The Olsons, 10 years later
It was 10 years ago this month that Jim Olson, a well-known Pleasanton landscaper, was driving the family van east on Interstate 80 with his wife Elaine at his side and two of their three children--Ashley, 14, and Lori, 11--in the two back seats. Halfway to their destination in Colorado, they ran into a sudden downpour at the eastern edge of Nevada. The van hydroplaned, Jim lost control and the vehicle rolled over twice before coming to a stop in a roadside ditch. Jim was killed instantly, Ashley, a freshman basketball star at Amador Valley high School, suffered a severed spine and was paralyzed from the waist down, Elaine suffered multiple injuries with Lori sustaining fewer but still serious broken bones and cuts. The three were airlifted by two helicopters to hospitals in Salt Lake City with Jim's body brought back to Pleasanton awaiting services. Kristina, then 19, had stayed home to attend classes at Diablo Valley College. She rushed to Salt Lake, where she spent a month nursing her mother and sisters and helping to buoy their spirits enough so that all could come back home. "She was the rock that kept us all going when we really didn't want to," her mother said.

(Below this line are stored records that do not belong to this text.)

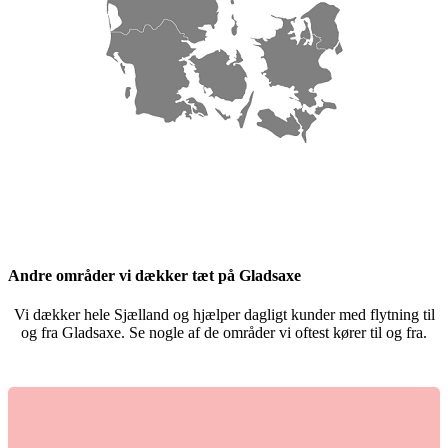
Andre områder vi dækker tæt på Gladsaxe
Vi dækker hele Sjælland og hjælper dagligt kunder med flytning til
og fra Gladsaxe. Se nogle af de områder vi oftest kører til og fra.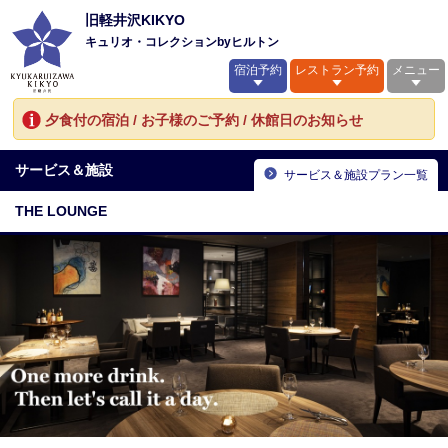
旧軽井沢KIKYO
キュリオ・コレクションbyヒルトン
宿泊予約
レストラン予約
メニュー
夕食付の宿泊 / お子様のご予約 / 休館日のお知らせ
サービス＆施設
サービス＆施設プラン一覧
THE LOUNGE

Fast-forward to this week and it's remarkable how well the Olsons have recovered. Jim is very much in everyone's memory. Ashley has framed the covers of some of his favorite albums of bands in the 1970s and put them on the walls of the condominium she owns in San Ramon. Lori just returned from Costa Rica where she was following her father's passion for helping the poor and those in need. When she graduates from the University of Colorado next year, she'll also fulfill Jim and Elaine's goal of seeing all three girls obtain college degrees. Perhaps because of the accident, Lori is also focusing her future on working with the bereaved, particularly children who need special help after they've lost a loved one.

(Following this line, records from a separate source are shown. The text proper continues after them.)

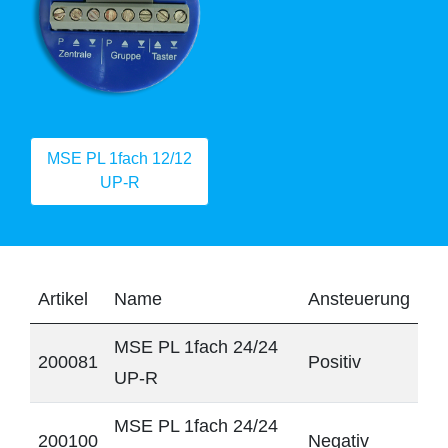
MSE PL 1fach 12/12
UP-R
Artikel
Name
Ansteuerung
MSE PL 1fach 24/24
200081
Positiv
UP-R
MSE PL 1fach 24/24
200100
Negativ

Kristina, now 30, the "rock," as her mother keeps calling her, is director of Massage Envy in Pleasanton Hill and also owns her own condo in San Ramon. A graduate of Cal Poly, her training in physical therapy helps patients such as her mother who have had major bone and back dislocations and rely on deep and long-lasting massages to regain their strength and mobility.
I interviewed Ashley a few years back when she was starting her freshman year at the University of Southern California, where she won a scholarship to participate in the school's famed Swim with Mike program for those in wheelchairs or with other physical challenges. Even though the USC campus is relatively flat, it was still filled with steps along often narrow pathways that made it difficult to navigate. Ashley, known locally for her work with CYO sports, is no shrinking violet despite her handicaps and graduated from USC with honors, hundreds of close friends and a legacy of clearing the hurdles wherever she found them. Now employed at Wente Vineyards as a concert/event production manager, she scheduled one of her dad's favorite musical groups this past June 9 on what would have been Jim Olson's 57th birthday.

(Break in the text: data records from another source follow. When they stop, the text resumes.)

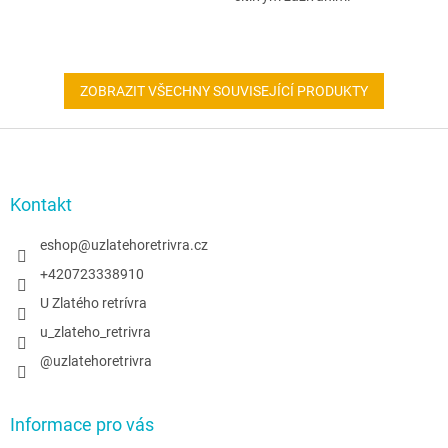
ZOBRAZIT VŠECHNY SOUVISEJÍCÍ PRODUKTY
Z
á
p
a
Kontakt
t
í
eshop
@
uzlatehoretrivra.cz
+420723338910
U Zlatého retrívra
u_zlateho_retrivra
@uzlatehoretrivra
Informace pro vás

The Olson family's road to recovery wasn't easy. Those of us who were here at the time remember, first, the shock over hearing about Jim, and then the realization that it was time to put on the volunteer hats and get to work to make sure Jim's wife and children had a home to come back to that would accommodate their new needs. Doors were widened, carpeting was replaced with wood floors to make wheelchairs more manageable, kitchen and bathroom counters were lowered and even the one-step entryway was "shaved" to make it an easy passageway. Although Ashley was permanently and the most seriously injured, all three--Elaine, Lori and Ashley--came home under the care of Kristina and to the thunderous roar of a crowd of well-wishers. For weeks, neighbors and other volunteers cooked meals for the family and made sure they had frequent trips around town to enjoy a movie, church and their many friends. Eventually, Elaine sold their two-story house and opted for a single floor structure near the tennis courts, where she still lives. She's finally an empty nester after 10 years of taking care of the home inside and out, paying the bills and getting the three girls off to college--all duties she used to share with Jim.
"I want those to know who so graciously aided in our recovery that we are doing well," Elaine asked me to convey to our readers. "Although the reality of what happened will never escape us, we do realize that without our Pleasanton community we would not be here." Added Lori: "Although I still at times have bad thoughts about what happened, the biggest thing is how breathtaking it was to see Pleasanton's community come together as one and lift up our family."